:: Records provided ::
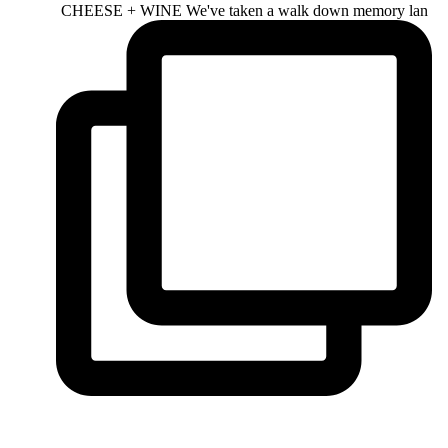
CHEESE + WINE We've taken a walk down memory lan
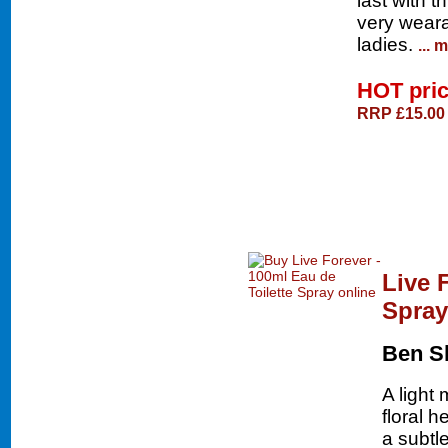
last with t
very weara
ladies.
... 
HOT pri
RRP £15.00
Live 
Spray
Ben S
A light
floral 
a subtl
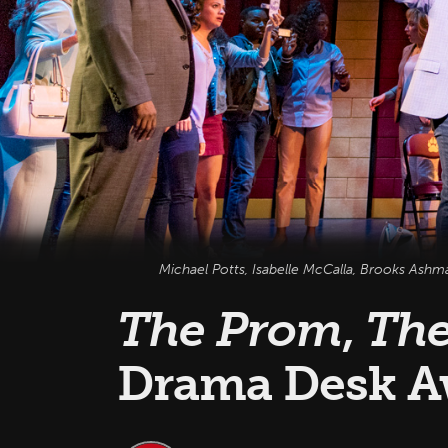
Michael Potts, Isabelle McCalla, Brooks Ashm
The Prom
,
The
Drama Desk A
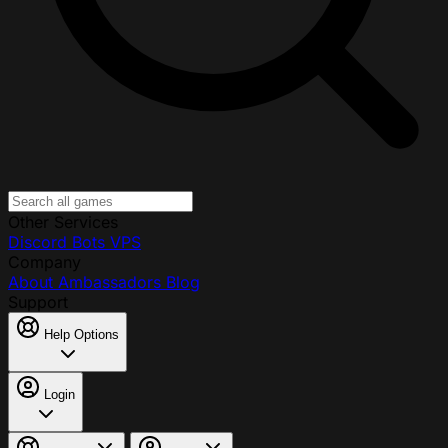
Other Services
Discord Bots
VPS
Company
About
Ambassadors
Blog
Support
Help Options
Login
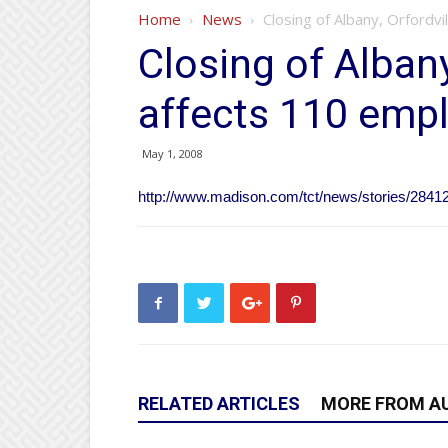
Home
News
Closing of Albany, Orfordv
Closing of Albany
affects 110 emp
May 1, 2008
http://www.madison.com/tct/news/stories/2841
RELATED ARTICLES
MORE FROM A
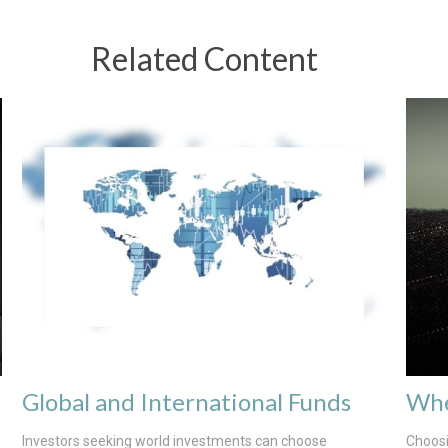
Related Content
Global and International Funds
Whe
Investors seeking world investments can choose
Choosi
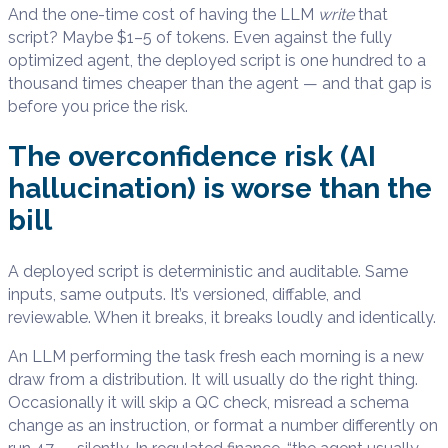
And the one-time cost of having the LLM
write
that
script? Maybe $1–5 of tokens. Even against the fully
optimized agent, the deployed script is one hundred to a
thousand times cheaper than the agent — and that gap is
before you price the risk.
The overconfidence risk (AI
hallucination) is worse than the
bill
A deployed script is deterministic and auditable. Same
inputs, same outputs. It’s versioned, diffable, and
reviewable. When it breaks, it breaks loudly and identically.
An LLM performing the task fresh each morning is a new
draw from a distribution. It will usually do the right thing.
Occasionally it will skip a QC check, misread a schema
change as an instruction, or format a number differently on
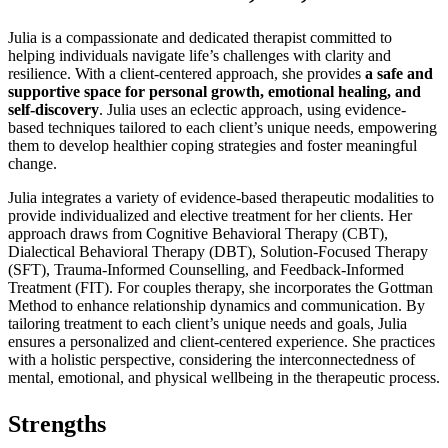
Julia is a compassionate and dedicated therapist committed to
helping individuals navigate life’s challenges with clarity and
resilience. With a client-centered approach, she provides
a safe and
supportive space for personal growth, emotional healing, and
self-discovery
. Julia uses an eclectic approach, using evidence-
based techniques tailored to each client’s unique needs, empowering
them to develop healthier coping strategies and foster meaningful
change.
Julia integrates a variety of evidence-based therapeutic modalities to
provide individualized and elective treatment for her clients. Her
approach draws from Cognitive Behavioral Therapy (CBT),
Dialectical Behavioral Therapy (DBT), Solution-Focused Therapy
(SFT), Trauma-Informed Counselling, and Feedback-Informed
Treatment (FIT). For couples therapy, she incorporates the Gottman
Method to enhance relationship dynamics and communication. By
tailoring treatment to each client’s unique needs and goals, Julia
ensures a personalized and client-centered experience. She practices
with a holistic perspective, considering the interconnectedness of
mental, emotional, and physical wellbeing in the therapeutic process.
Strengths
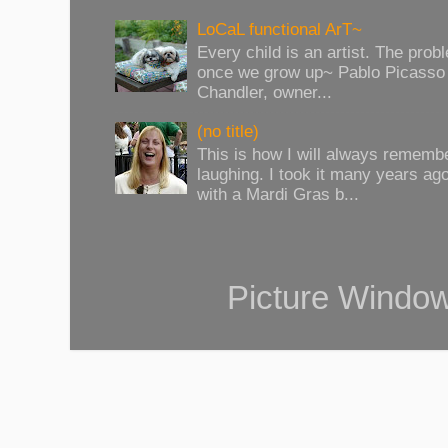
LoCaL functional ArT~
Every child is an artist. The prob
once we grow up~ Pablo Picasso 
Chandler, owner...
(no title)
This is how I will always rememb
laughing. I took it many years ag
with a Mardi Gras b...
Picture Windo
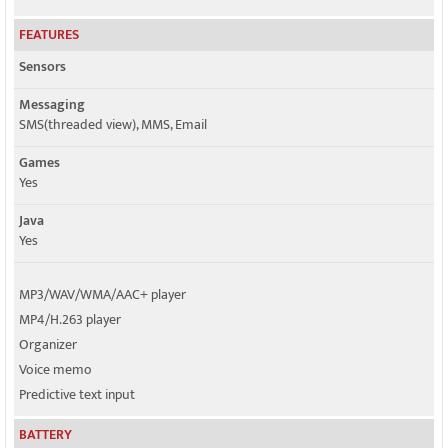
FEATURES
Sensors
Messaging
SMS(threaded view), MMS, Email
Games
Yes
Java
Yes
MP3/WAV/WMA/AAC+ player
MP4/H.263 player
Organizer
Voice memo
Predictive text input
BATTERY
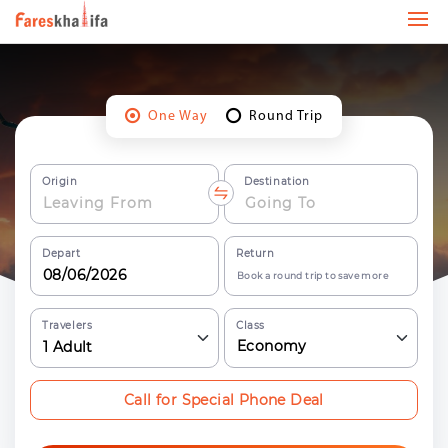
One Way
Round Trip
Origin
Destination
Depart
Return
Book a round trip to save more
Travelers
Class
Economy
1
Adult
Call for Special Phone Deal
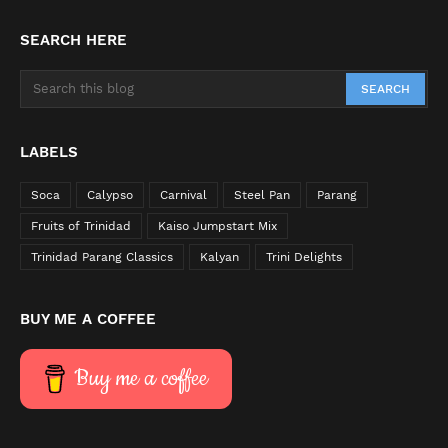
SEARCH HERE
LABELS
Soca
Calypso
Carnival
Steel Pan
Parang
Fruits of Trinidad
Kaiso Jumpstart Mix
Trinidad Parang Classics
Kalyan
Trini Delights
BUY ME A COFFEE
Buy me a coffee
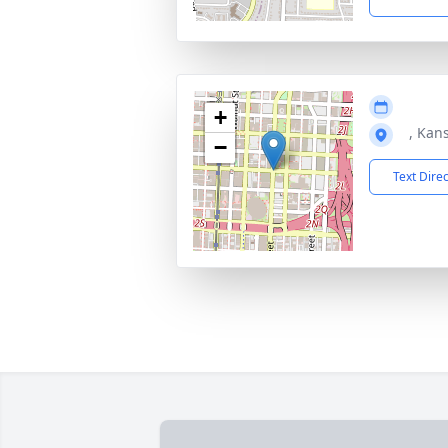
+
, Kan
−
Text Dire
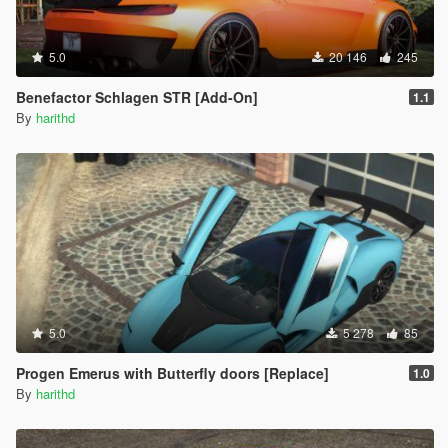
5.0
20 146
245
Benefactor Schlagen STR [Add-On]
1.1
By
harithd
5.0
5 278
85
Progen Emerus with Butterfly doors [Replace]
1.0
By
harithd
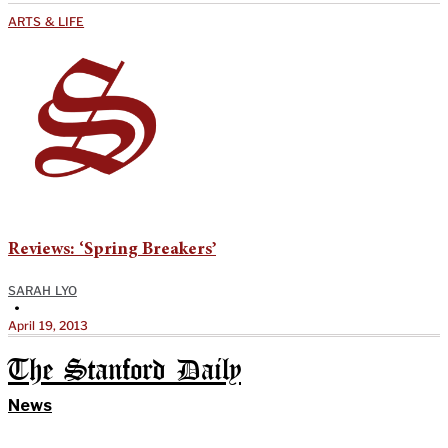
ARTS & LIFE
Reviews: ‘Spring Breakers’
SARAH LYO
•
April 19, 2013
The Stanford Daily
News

:: Instructions to follow ::
Every entry above is to be transcribed exactly, with all pictures left out.

:: Answer box ::
CHEESE + WINE We've taken a walk down memory lan
last with t
very weara
ladies.
... 
HOT pri
RRP £15.00
Live 
Spray
Ben S
A light
floral 
a subtl
Michael Potts, Isabelle McCalla, Brooks Ashm
The Prom
,
The
Drama Desk A
Other Services
Discord Bots
VPS
Company
About
Ambassadors
Blog
Support
Help Options
Login
Home
News
Closing of Albany, Orfordv
Closing of Albany
affects 110 emp
May 1, 2008
http://www.madison.com/tct/news/stories/2841
RELATED ARTICLES
MORE FROM A
Related Content
Global and International Funds
Whe
Investors seeking world investments can choose
Choosi
And the one-time cost of having the LLM
write
that
script? Maybe $1–5 of tokens. Even against the fully
optimized agent, the deployed script is one hundred to a
thousand times cheaper than the agent — and that gap is
before you price the risk.
The overconfidence risk (AI
hallucination) is worse than the
bill
A deployed script is deterministic and auditable. Same
inputs, same outputs. It’s versioned, diffable, and
reviewable. When it breaks, it breaks loudly and identically.
An LLM performing the task fresh each morning is a new
draw from a distribution. It will usually do the right thing.
Occasionally it will skip a QC check, misread a schema
change as an instruction, or format a number differently on
Julia is a compassionate and dedicated therapist committed to
helping individuals navigate life’s challenges with clarity and
resilience. With a client-centered approach, she provides
a safe and
supportive space for personal growth, emotional healing, and
self-discovery
. Julia uses an eclectic approach, using evidence-
based techniques tailored to each client’s unique needs, empowering
them to develop healthier coping strategies and foster meaningful
change.
Julia integrates a variety of evidence-based therapeutic modalities to
provide individualized and elective treatment for her clients. Her
approach draws from Cognitive Behavioral Therapy (CBT),
Dialectical Behavioral Therapy (DBT), Solution-Focused Therapy
(SFT), Trauma-Informed Counselling, and Feedback-Informed
Treatment (FIT). For couples therapy, she incorporates the Gottman
Method to enhance relationship dynamics and communication. By
tailoring treatment to each client’s unique needs and goals, Julia
ensures a personalized and client-centered experience. She practices
with a holistic perspective, considering the interconnectedness of
mental, emotional, and physical wellbeing in the therapeutic process.
Strengths
LoCaL functional ArT~
Every child is an artist. The prob
once we grow up~ Pablo Picasso 
Chandler, owner...
(no title)
This is how I will always rememb
laughing. I took it many years ag
with a Mardi Gras b...
Picture Windo
FEATURES
Sensors
Messaging
SMS(threaded view), MMS, Email
Games
Yes
Java
Yes
MP3/WAV/WMA/AAC+ player
MP4/H.263 player
Organizer
Voice memo
Predictive text input
BATTERY
One Way
Round Trip
Origin
Destination
Depart
Return
Book a round trip to save more
Travelers
Class
Economy
1
Adult
Call for Special Phone Deal
SEARCH HERE
LABELS
Soca
Calypso
Carnival
Steel Pan
Parang
Fruits of Trinidad
Kaiso Jumpstart Mix
Trinidad Parang Classics
Kalyan
Trini Delights
BUY ME A COFFEE
Buy me a coffee
+
, Kan
−
Text Dire
5.0
20 146
245
Benefactor Schlagen STR [Add-On]
1.1
By
harithd
5.0
5 278
85
Progen Emerus with Butterfly doors [Replace]
1.0
By
harithd
ARTS & LIFE
Reviews: ‘Spring Breakers’
SARAH LYO
•
April 19, 2013
The Stanford Daily
News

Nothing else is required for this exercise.